Моему поколению выпала на долю жизнь мучительно сложная и неспокойная. Внезапно оказалось, что мы уже взрослые мужчины, отягощенные обязанностями и нерешенными проблемами, на нас возложена святая миссия построения совсем нового мира, полной перестройки и преображения старого. Мы учились ускоренными темпами и редко наведывались домой. Годы энтузиазма, романтики надежд и ошибок, как в книгах Гладкова и Леонова.
Я отважно начал с сатиры, так как люблю Караджале и Гоголя, которыми восхищаюсь, в равной степени как и Чеховым. Я заплатил положенную дань детству, написав несколько книг о детях.
Затем я обратился, вполне естественно, к теме войны, неотступно преследующей меня, как тяжелая, не проходящая безнаказанно болезнь. С помощью бывших подпольщиков я воскресил давно прошедшие годы, когда коммунистов преследовали и травили. Но главным образом я прошел шаг за шагом современную историю, строящую социализм.

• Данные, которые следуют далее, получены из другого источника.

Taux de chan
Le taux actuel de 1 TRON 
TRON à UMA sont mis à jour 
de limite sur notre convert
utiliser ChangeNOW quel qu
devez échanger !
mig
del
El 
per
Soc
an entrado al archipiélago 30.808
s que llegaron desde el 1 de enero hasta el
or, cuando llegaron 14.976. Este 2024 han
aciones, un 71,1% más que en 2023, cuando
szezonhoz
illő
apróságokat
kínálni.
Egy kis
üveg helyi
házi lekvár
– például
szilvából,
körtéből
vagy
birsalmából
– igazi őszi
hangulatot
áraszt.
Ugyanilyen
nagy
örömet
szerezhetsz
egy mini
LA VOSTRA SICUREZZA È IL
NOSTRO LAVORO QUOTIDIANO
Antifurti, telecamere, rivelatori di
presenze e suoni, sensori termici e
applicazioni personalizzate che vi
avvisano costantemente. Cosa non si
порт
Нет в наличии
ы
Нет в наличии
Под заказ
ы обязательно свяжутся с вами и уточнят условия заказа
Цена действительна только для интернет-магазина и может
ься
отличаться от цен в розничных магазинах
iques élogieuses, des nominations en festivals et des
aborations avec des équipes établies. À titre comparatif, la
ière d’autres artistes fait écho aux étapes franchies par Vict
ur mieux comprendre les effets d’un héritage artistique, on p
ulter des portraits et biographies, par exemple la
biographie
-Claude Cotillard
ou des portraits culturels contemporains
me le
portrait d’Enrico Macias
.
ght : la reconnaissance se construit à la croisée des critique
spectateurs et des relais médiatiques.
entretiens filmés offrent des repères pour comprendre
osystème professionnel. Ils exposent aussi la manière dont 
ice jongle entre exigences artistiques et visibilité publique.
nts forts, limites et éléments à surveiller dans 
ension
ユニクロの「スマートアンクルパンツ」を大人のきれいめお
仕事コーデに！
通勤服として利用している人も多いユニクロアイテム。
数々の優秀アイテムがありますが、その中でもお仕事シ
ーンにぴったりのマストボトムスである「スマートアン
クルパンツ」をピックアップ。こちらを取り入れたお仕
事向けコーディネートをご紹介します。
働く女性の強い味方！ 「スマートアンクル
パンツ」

Я являюсь, или говорят, что являюсь, прозаиком традиционным. Это правда, но не совсем, то есть не в том смысле, что я отвергаю любое обновление нашей писательской манеры. Я избегаю мимолетной популярности и моды, неизменно убогой по содержанию и не такой уж новой в своих, зачастую странных формах. Литературные моды, как любое другое легковесное явление, не столь уж молоды, как можно подумать. Некоторым из них скоро исполнится сто лет. Я преклоняюсь перед русскими классиками еще с юности, когда познакомился с ними в городской библиотеке Тыргу-Муреша, и по сей день произведения Льва Толстого, Достоевского, Гоголя, Тургенева и Чехова мои настольные книги. С такой же пользой учился я и у великих французов — Бальзака, Стендаля и Флобера, у американцев — Твена, Стейнбека и Фолкнера и строю свою дорогу по следам моих соотечественников Славича, Ребряну, Камила Петреску.

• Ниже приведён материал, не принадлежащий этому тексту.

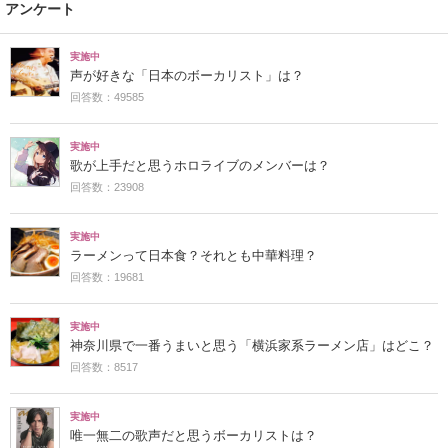
アンケート
実施中
声が好きな「日本のボーカリスト」は？
回答数：49585
実施中
歌が上手だと思うホロライブのメンバーは？
回答数：23908
実施中
ラーメンって日本食？それとも中華料理？
回答数：19681
実施中
神奈川県で一番うまいと思う「横浜家系ラーメン店」はどこ？
回答数：8517
実施中
唯一無二の歌声だと思うボーカリストは？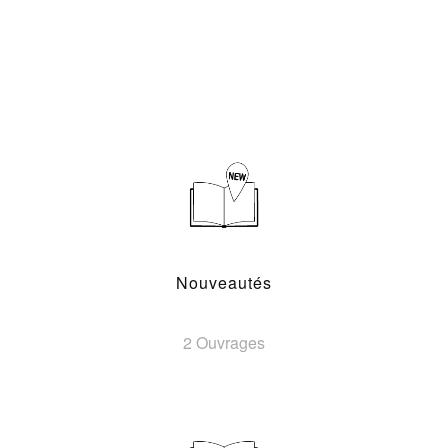
Nouveautés
2 Ouvrages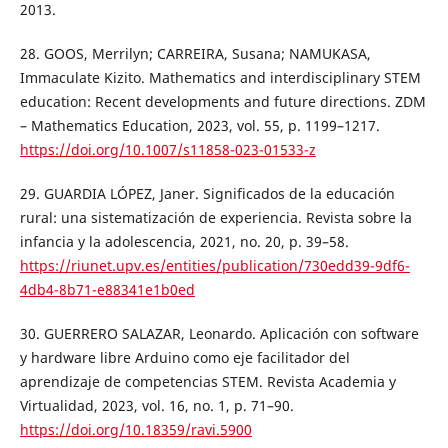
2013.
28. GOOS, Merrilyn; CARREIRA, Susana; NAMUKASA,
Immaculate Kizito. Mathematics and interdisciplinary STEM
education: Recent developments and future directions. ZDM
– Mathematics Education, 2023, vol. 55, p. 1199–1217.
https://doi.org/10.1007/s11858-023-01533-z
29. GUARDIA LÓPEZ, Janer. Significados de la educación
rural: una sistematización de experiencia. Revista sobre la
infancia y la adolescencia, 2021, no. 20, p. 39–58.
https://riunet.upv.es/entities/publication/730edd39-9df6-
4db4-8b71-e88341e1b0ed
30. GUERRERO SALAZAR, Leonardo. Aplicación con software
y hardware libre Arduino como eje facilitador del
aprendizaje de competencias STEM. Revista Academia y
Virtualidad, 2023, vol. 16, no. 1, p. 71–90.
https://doi.org/10.18359/ravi.5900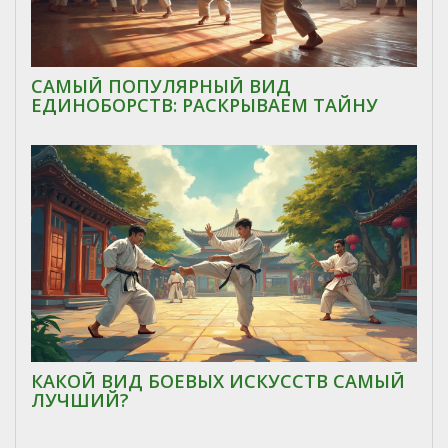
САМЫЙ ПОПУЛЯРНЫЙ ВИД
ЕДИНОБОРСТВ: РАСКРЫВАЕМ ТАЙНУ
КАКОЙ ВИД БОЕВЫХ ИСКУССТВ САМЫЙ
ЛУЧШИЙ?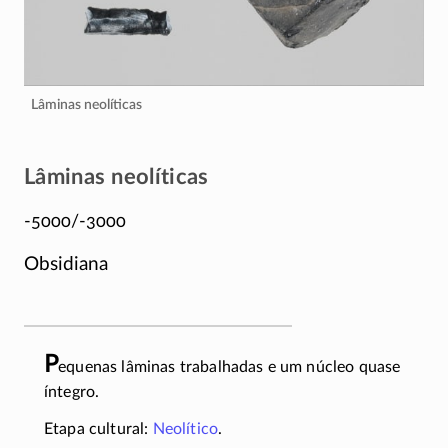
Lâminas neolíticas
Lâminas neolíticas
-5000/-3000
Obsidiana
P
equenas lâminas trabalhadas e um núcleo quase
íntegro.
Etapa cultural:
Neolítico
.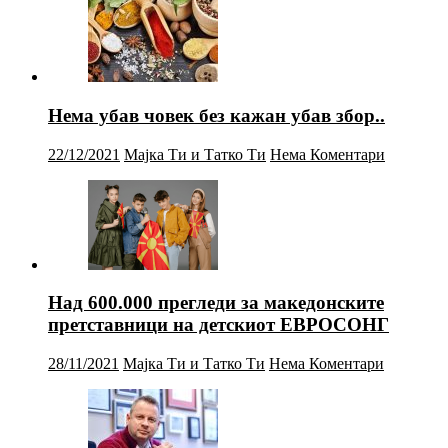
Нема убав човек без кажан убав збор..
22/12/2021
Мајка Ти и Татко Ти
Нема Коментари
Над 600.000 прегледи за македонските
претставници на детскиот ЕВРОСОНГ
28/11/2021
Мајка Ти и Татко Ти
Нема Коментари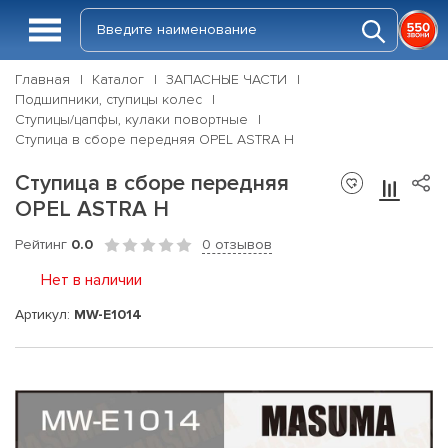
Главная
Каталог
ЗАПАСНЫЕ ЧАСТИ
Подшипники, ступицы колес
Ступицы/цапфы, кулаки повортные
Ступица в сборе передняя OPEL ASTRA H
Ступица в сборе передняя
OPEL ASTRA H
Рейтинг
0.0
0 отзывов
Нет в наличии
Артикул:
MW-E1014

Я опубликовал больше, чем мне бы хотелось (странное признание, не так ли?), но существует ритм, которому современный человек не в силах противиться. Если добавить, что я считаю писателя участником и главным образом глашатаем, не имеющим право на равнодушие и замыкание в башне из слоновой кости, меня можно простить за то, что я не сожалею ни об одной из почти двадцати книг, вышедших за моей подписью. При всем том, я назову в первую очередь сборники новелл «Июльские дни», «Лала», «Сентябрь на реках Криш» и «Записки учителя» и романы «Полутени», «Бал интеллигентов» и «Ключ системы фа». Не сожалею и о двух детективных романах, написанных мною. Благодаря им я стал более известен.
Я уже пережил вторую молодость, третью еще не изобрели (это было бы слишком), и тешу себя мыслью, что, по существу, лишь сейчас начинается подлинная зрелость и, следовательно, мне будут приходить ценные мысли и я смогу работать в полную силу.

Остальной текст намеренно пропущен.